● Work item:
Further down are entries; set down exactly and only the lines from the one with "организации, понимания необходимости" up to and including the one with "海外,外国語,外国人の友達や相互学習相手,メールフレンドを探し", dropping each picture.

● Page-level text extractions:

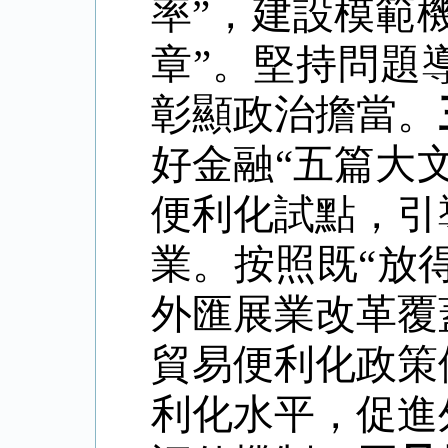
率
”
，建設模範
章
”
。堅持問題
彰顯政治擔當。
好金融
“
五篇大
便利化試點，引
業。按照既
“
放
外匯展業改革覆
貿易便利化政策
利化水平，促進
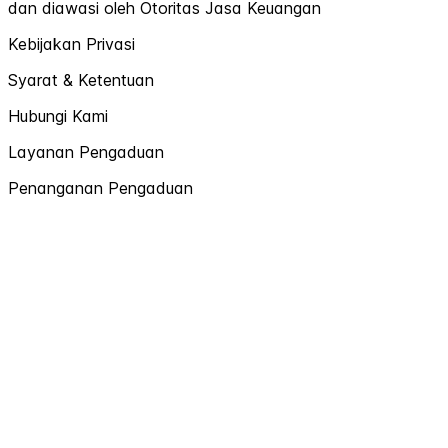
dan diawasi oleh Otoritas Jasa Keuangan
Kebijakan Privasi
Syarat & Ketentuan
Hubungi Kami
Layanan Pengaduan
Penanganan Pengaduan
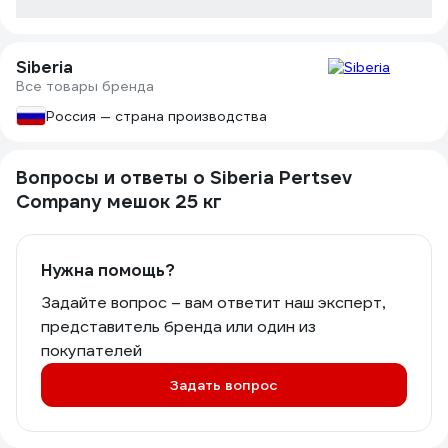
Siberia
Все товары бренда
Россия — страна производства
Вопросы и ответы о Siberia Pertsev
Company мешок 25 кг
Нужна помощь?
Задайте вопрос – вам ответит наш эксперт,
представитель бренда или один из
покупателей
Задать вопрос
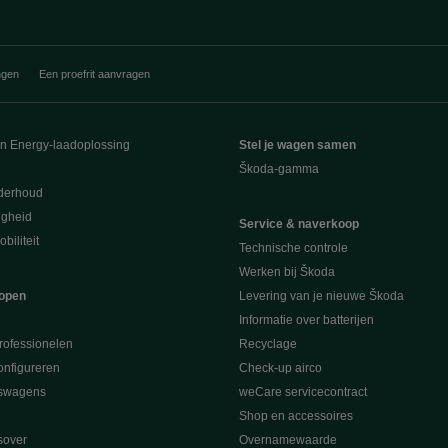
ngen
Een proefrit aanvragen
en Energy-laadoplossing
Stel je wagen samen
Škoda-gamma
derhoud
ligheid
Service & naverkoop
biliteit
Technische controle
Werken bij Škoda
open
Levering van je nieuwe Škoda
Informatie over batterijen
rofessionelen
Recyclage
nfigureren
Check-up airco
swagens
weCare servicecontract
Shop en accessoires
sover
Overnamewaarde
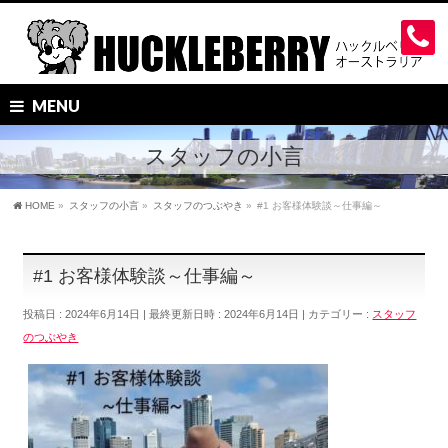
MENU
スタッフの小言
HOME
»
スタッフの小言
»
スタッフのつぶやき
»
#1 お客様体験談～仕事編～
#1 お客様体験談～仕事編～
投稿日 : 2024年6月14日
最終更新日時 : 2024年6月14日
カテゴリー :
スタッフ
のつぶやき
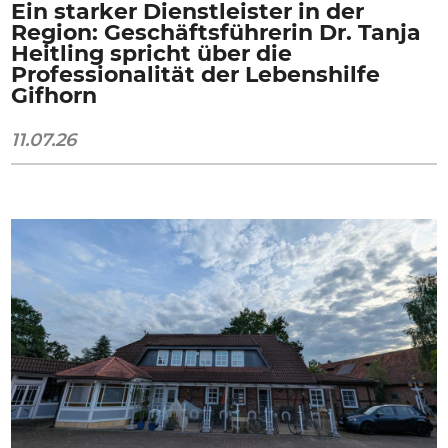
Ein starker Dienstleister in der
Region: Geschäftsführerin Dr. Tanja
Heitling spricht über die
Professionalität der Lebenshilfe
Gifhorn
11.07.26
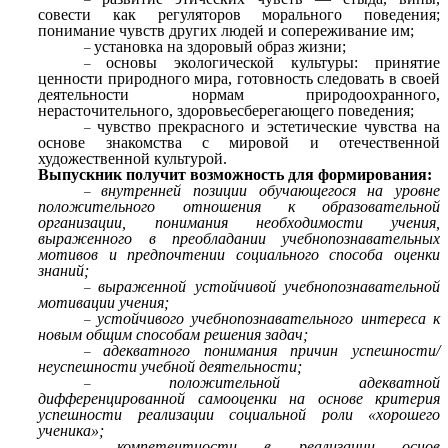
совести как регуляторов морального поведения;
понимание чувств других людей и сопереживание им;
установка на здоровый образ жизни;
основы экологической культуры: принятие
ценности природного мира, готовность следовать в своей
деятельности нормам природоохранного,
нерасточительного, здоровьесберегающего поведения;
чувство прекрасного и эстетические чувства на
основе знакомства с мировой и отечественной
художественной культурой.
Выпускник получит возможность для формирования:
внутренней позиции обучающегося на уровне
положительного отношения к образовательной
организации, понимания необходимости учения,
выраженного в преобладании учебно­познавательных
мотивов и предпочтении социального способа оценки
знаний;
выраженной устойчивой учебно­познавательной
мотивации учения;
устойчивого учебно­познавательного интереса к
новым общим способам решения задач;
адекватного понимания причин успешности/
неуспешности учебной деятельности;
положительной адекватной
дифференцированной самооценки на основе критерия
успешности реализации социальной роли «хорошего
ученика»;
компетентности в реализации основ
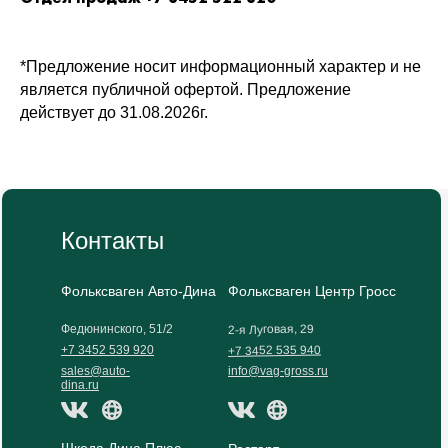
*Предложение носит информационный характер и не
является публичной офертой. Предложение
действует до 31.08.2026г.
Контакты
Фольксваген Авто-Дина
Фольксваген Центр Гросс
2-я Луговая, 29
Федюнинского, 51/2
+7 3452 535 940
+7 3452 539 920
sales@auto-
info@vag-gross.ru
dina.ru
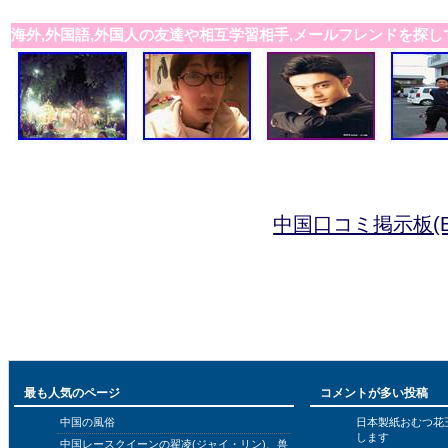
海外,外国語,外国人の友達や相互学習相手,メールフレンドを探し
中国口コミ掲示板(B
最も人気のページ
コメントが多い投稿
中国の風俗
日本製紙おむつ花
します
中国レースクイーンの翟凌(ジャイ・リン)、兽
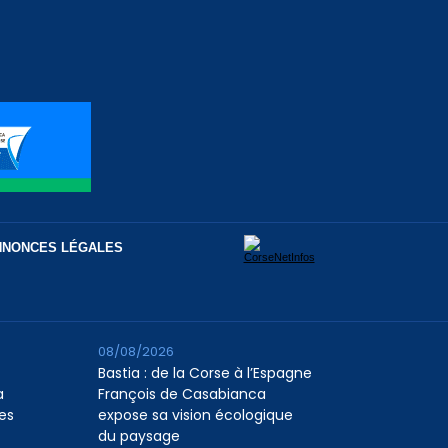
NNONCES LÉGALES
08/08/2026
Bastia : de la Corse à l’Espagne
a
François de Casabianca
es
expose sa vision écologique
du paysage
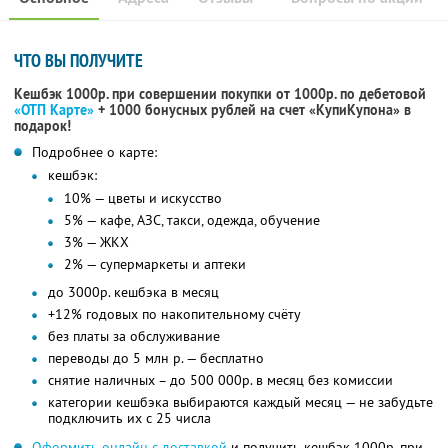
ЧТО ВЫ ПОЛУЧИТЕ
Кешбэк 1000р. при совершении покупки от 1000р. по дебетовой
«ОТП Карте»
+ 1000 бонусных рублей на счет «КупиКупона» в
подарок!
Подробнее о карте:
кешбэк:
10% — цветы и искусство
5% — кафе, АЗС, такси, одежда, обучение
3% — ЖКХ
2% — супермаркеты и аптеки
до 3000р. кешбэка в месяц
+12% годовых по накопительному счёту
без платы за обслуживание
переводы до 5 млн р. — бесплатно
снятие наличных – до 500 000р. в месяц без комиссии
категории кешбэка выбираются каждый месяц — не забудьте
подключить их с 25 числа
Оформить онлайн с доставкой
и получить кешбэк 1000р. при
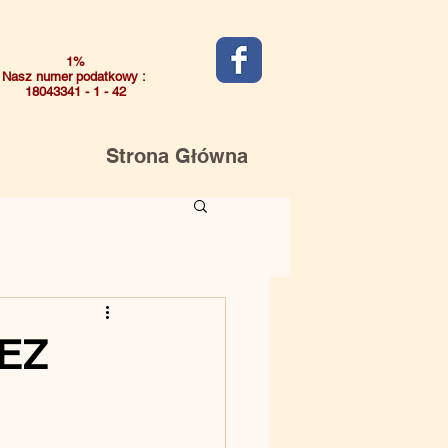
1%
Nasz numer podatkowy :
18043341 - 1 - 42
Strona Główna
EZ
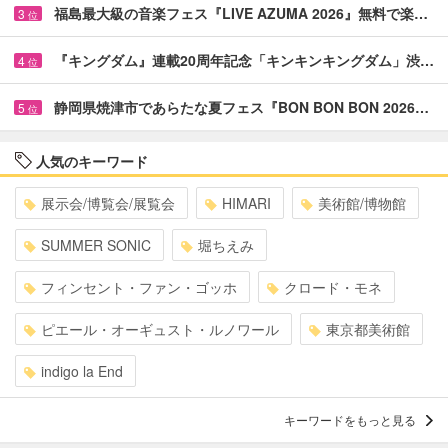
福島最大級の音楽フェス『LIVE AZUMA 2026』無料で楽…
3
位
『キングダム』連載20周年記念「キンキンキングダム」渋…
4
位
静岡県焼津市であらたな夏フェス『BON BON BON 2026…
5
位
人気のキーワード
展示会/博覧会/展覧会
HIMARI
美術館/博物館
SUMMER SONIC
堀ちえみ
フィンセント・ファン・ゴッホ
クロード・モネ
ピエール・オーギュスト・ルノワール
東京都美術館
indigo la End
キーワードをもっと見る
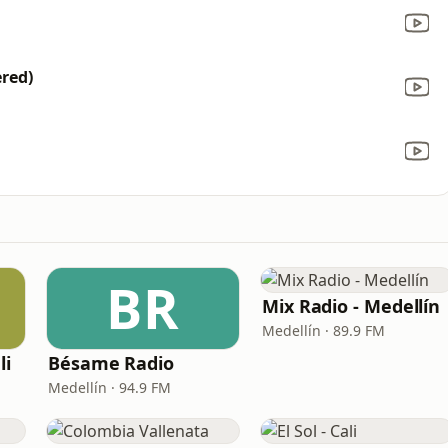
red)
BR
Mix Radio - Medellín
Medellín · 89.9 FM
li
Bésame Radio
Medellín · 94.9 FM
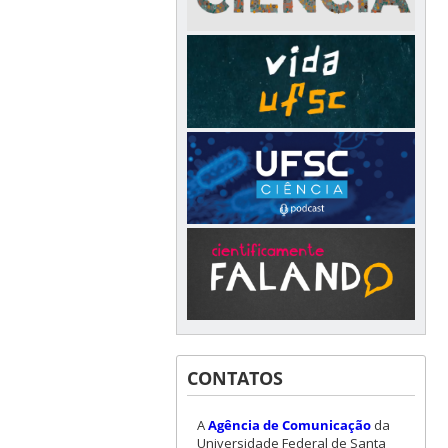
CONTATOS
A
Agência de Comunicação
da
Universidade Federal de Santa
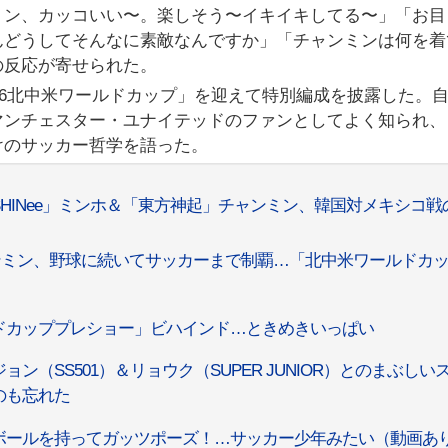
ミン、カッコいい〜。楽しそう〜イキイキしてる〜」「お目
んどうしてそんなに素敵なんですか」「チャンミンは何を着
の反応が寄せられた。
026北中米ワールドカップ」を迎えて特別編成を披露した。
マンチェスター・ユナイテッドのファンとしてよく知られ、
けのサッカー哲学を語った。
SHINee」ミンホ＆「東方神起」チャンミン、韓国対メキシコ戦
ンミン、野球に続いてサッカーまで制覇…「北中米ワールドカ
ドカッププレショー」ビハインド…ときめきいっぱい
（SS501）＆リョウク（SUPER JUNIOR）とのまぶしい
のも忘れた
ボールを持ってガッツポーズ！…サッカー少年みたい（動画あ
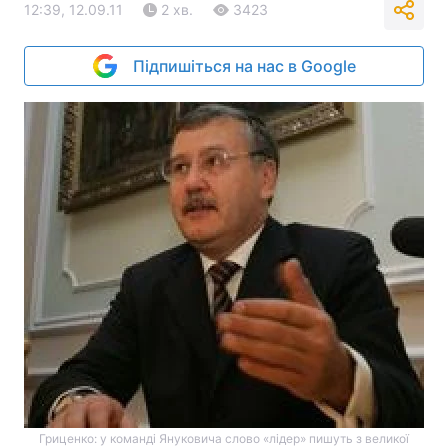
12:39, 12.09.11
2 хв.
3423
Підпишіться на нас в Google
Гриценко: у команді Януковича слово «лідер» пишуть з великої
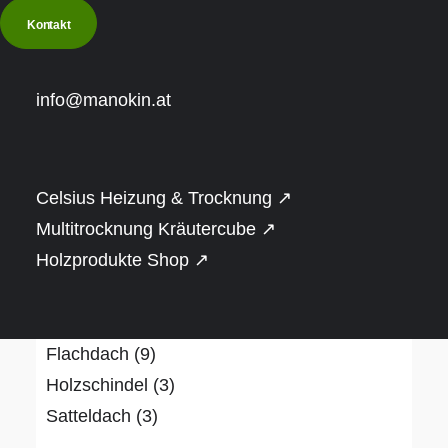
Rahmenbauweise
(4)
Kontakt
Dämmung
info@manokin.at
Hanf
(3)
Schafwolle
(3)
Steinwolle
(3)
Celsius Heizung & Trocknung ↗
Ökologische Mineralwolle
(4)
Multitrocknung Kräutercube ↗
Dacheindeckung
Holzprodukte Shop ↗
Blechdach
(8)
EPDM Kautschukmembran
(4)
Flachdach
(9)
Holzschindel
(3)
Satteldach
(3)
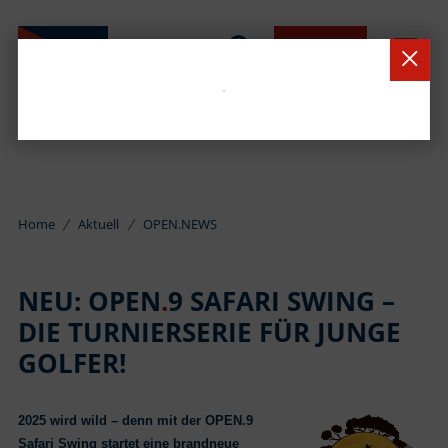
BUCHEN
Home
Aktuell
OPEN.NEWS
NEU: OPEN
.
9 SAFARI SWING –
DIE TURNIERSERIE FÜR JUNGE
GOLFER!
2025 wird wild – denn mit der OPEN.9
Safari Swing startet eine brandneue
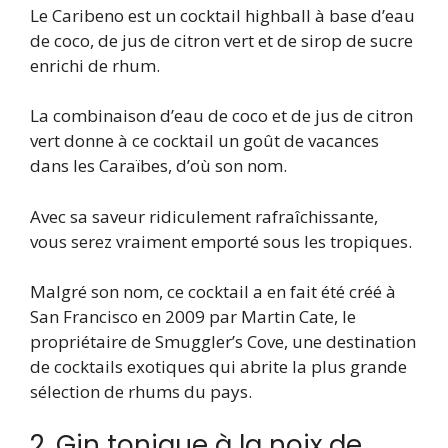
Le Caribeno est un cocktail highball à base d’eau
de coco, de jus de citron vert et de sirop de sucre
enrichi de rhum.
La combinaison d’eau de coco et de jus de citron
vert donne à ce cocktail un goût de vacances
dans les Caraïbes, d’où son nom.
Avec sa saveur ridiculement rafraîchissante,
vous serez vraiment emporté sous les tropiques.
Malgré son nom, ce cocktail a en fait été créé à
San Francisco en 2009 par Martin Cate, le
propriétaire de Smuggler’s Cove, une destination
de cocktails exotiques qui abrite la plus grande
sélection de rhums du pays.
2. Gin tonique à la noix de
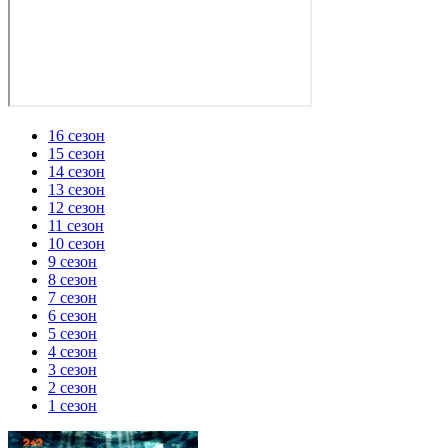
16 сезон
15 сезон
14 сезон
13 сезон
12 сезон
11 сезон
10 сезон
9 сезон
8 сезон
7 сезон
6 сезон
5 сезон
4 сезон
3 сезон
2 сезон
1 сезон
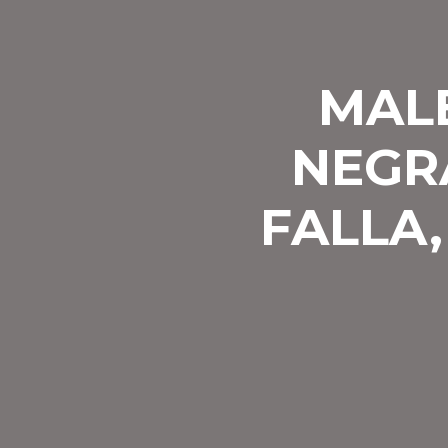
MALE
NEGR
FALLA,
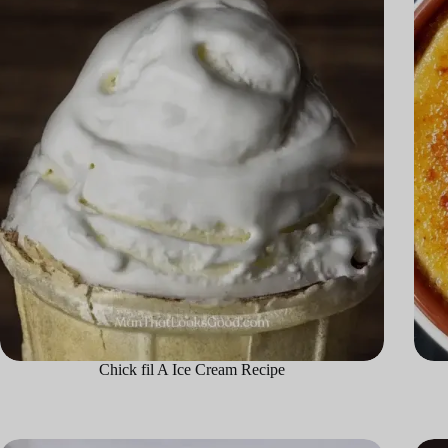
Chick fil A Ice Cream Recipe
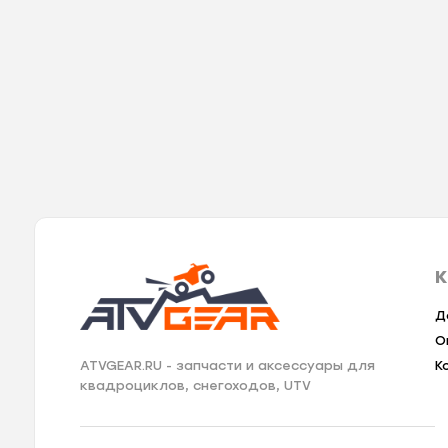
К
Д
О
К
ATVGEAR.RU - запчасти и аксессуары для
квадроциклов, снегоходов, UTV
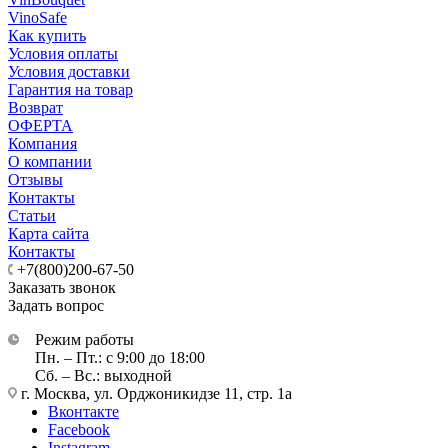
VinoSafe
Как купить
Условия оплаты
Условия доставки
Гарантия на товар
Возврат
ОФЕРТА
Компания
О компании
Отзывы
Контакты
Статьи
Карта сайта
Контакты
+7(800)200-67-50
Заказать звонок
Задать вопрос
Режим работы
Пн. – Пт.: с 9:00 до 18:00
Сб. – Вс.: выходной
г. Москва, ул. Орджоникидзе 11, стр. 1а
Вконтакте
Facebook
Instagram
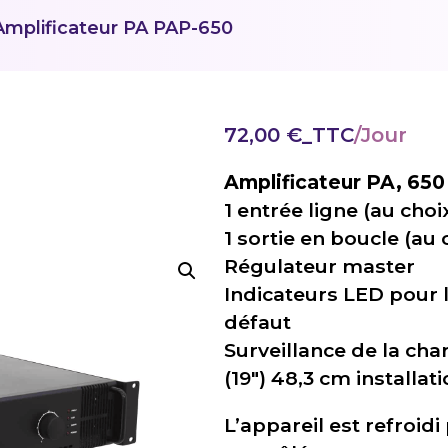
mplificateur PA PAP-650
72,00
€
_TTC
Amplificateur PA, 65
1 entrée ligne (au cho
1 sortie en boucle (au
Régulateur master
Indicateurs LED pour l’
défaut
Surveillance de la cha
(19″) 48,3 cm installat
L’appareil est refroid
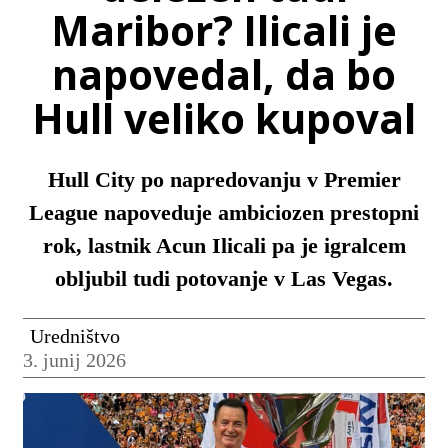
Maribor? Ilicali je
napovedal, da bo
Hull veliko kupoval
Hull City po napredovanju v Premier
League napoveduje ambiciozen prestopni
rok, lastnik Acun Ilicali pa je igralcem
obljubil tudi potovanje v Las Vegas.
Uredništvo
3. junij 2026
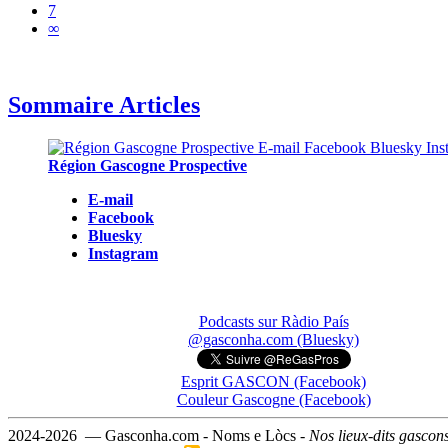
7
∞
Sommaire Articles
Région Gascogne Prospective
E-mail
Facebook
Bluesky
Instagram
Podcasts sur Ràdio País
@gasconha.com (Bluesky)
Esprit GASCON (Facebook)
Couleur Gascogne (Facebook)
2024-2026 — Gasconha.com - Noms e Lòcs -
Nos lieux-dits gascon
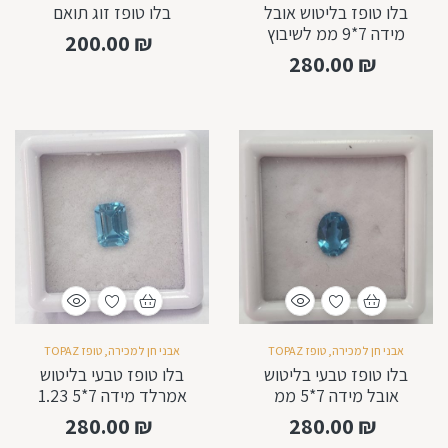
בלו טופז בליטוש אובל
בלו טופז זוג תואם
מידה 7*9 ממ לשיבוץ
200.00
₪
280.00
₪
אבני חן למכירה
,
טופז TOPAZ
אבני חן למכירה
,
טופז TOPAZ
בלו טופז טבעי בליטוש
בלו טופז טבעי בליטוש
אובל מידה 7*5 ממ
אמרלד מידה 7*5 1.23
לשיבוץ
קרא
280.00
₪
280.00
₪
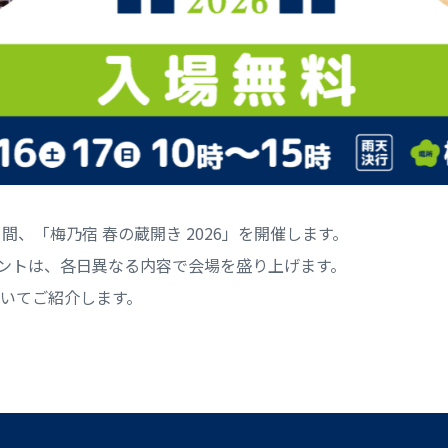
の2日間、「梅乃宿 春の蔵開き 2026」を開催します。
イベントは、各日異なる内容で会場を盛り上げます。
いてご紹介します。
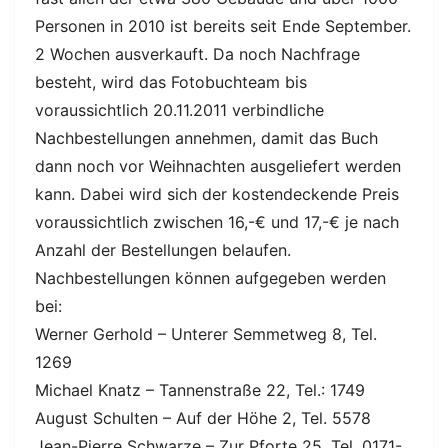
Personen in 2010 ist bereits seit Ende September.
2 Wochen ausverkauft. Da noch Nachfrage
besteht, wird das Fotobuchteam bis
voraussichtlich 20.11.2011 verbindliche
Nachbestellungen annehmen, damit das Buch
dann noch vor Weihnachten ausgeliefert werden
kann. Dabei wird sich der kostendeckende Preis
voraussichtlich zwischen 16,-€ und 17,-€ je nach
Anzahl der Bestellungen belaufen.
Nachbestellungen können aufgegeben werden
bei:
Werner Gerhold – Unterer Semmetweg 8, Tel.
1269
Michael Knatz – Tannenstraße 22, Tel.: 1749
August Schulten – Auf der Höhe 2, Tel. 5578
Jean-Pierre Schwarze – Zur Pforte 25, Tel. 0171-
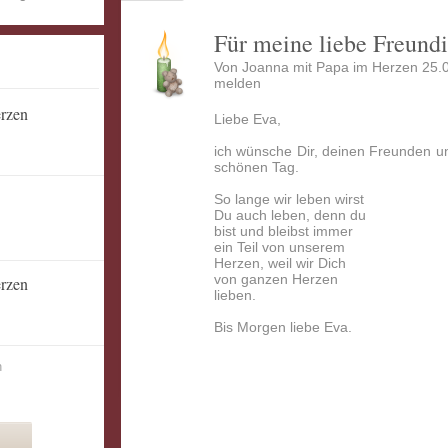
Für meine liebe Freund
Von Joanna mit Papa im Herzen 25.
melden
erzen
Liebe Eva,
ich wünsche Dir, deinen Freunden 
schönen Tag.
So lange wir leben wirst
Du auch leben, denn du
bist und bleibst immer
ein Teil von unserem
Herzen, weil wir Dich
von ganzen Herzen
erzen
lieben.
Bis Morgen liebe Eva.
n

● Exercise result:
организации, понимания необходимости учения,
выраженного в преобладании учебно­познавательных
мотивов и предпочтении социального способа оценки
знаний;
выраженной устойчивой учебно­познавательной
мотивации учения;
устойчивого учебно­познавательного интереса к
новым общим способам решения задач;
адекватного понимания причин успешности/
неуспешности учебной деятельности;
положительной адекватной
дифференцированной самооценки на основе критерия
успешности реализации социальной роли «хорошего
ученика»;
компетентности в реализации основ
*Предложение носит информационный характер и не
является публичной офертой. Предложение
действует до 31.08.2026г.
Контакты
Фольксваген Авто-Дина
Фольксваген Центр Гросс
2-я Луговая, 29
Федюнинского, 51/2
+7 3452 535 940
+7 3452 539 920
sales@auto-
info@vag-gross.ru
dina.ru
海外,外国語,外国人の友達や相互学習相手,メールフレンドを探し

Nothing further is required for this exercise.